▶ _Task description_
Every line of the entries with the word "input" in it should be shown.

##########

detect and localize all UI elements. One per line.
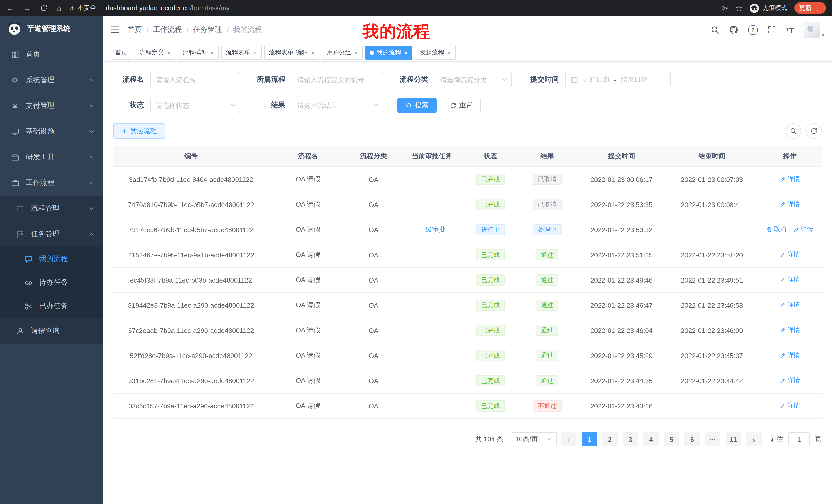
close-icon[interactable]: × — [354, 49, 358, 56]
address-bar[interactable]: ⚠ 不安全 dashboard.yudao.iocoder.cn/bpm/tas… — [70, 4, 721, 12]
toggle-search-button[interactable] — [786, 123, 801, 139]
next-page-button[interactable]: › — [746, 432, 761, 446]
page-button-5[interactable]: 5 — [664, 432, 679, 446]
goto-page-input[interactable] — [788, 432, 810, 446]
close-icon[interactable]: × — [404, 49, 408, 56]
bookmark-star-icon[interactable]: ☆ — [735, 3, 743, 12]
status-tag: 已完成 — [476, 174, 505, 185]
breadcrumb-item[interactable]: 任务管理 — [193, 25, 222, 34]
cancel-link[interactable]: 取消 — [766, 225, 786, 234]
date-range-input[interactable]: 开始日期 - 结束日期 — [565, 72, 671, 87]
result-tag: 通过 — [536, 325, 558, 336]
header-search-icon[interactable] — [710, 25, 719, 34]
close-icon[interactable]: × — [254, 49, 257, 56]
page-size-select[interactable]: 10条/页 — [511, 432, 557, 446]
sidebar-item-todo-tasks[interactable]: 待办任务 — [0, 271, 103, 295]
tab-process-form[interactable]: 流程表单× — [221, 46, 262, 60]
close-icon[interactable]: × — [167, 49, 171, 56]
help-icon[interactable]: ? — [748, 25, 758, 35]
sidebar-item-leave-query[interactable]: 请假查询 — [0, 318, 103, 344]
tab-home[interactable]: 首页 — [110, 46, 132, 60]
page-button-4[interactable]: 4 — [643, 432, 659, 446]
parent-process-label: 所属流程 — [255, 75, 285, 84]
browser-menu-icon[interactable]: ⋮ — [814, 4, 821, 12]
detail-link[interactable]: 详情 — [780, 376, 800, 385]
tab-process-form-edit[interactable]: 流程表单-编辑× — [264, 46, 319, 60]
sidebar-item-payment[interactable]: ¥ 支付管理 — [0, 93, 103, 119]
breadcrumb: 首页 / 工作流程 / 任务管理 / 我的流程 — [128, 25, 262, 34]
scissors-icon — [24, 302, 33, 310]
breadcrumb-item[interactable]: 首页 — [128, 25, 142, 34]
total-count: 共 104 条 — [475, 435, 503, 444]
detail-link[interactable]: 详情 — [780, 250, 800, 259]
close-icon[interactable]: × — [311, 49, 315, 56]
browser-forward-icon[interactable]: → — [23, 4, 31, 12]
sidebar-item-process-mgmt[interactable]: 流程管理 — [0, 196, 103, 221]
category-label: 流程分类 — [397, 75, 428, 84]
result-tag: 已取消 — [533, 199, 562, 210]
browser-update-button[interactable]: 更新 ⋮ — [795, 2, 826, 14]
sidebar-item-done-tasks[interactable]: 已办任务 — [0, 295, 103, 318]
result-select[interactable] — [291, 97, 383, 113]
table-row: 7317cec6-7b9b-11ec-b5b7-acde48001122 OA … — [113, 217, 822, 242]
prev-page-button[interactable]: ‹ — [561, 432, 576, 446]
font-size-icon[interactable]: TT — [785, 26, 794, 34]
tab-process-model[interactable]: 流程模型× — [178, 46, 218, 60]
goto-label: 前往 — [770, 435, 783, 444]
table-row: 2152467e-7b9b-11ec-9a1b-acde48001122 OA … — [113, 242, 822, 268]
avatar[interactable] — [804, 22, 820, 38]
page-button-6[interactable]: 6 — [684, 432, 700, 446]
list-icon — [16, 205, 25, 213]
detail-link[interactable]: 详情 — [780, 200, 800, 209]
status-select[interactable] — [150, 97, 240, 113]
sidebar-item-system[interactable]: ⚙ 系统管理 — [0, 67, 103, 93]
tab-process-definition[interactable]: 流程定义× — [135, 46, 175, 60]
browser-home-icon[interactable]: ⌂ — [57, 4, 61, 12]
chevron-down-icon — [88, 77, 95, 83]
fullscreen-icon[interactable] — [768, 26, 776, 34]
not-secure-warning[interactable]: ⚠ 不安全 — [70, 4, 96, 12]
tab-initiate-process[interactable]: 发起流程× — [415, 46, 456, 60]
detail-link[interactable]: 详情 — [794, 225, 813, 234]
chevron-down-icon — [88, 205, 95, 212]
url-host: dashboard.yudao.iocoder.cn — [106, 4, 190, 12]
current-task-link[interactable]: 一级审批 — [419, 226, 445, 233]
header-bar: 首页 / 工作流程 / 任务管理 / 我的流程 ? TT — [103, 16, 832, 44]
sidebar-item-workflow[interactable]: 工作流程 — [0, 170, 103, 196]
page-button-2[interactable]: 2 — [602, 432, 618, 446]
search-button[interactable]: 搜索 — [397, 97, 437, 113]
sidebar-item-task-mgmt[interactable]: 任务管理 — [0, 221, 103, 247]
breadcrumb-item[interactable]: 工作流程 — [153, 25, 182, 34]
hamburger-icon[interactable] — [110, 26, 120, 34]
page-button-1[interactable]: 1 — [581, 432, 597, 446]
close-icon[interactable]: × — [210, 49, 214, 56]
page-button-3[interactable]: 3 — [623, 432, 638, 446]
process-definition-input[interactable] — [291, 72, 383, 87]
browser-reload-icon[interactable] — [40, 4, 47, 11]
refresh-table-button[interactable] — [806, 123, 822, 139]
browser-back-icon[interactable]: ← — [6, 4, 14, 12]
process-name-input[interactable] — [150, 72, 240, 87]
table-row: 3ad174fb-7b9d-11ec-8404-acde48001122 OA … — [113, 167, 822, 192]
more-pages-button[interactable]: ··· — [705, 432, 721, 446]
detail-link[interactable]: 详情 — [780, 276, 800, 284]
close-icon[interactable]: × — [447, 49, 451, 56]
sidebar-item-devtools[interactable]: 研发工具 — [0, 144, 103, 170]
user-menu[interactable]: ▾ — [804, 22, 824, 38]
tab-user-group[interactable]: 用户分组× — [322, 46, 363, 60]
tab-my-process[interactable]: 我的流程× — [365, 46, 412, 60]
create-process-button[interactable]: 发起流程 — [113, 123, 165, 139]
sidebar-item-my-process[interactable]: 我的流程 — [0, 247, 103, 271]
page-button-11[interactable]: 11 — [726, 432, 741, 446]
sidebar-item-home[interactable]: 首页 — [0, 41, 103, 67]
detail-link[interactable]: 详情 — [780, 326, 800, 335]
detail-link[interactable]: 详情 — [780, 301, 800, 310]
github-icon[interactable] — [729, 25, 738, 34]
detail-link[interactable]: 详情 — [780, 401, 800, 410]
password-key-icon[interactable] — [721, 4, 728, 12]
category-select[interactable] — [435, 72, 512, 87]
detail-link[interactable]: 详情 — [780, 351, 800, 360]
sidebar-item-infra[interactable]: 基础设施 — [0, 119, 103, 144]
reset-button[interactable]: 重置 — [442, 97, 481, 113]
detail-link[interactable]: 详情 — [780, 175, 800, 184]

##########

▶ _Answer for this exercise_
goto-page-input[interactable] — [788, 432, 810, 446]
date-range-input[interactable]: 开始日期 - 结束日期 — [565, 72, 671, 87]
process-definition-input[interactable] — [291, 72, 383, 87]
process-name-input[interactable] — [150, 72, 240, 87]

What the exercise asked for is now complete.